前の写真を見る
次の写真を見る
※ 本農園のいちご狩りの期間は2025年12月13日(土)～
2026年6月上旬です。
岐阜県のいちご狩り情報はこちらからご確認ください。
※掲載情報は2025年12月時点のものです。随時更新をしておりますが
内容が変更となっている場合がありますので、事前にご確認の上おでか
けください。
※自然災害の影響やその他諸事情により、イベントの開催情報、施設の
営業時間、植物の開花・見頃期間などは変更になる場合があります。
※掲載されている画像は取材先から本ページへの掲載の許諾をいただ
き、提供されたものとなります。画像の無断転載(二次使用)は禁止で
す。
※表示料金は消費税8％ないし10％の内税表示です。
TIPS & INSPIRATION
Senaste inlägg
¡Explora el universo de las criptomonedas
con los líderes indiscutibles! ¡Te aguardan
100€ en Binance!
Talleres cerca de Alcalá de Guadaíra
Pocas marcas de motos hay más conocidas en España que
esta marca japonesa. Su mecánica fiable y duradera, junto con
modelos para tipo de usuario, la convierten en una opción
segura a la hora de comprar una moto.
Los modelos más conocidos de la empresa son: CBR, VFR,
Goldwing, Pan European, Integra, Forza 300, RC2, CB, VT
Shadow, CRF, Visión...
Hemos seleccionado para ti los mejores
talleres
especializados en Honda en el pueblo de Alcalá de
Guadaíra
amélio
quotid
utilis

> **Your goal**: Copy the entries exactly, leaving no line out.

> **Answer section**:
前の写真を見る
次の写真を見る
※ 本農園のいちご狩りの期間は2025年12月13日(土)～
2026年6月上旬です。
岐阜県のいちご狩り情報はこちらからご確認ください。
※掲載情報は2025年12月時点のものです。随時更新をしておりますが
内容が変更となっている場合がありますので、事前にご確認の上おでか
けください。
※自然災害の影響やその他諸事情により、イベントの開催情報、施設の
営業時間、植物の開花・見頃期間などは変更になる場合があります。
※掲載されている画像は取材先から本ページへの掲載の許諾をいただ
き、提供されたものとなります。画像の無断転載(二次使用)は禁止で
す。
※表示料金は消費税8％ないし10％の内税表示です。
TIPS & INSPIRATION
Senaste inlägg
¡Explora el universo de las criptomonedas
con los líderes indiscutibles! ¡Te aguardan
100€ en Binance!
Talleres cerca de Alcalá de Guadaíra
Pocas marcas de motos hay más conocidas en España que
esta marca japonesa. Su mecánica fiable y duradera, junto con
modelos para tipo de usuario, la convierten en una opción
segura a la hora de comprar una moto.
Los modelos más conocidos de la empresa son: CBR, VFR,
Goldwing, Pan European, Integra, Forza 300, RC2, CB, VT
Shadow, CRF, Visión...
Hemos seleccionado para ti los mejores
talleres
especializados en Honda en el pueblo de Alcalá de
Guadaíra
amélio
quotid
utilis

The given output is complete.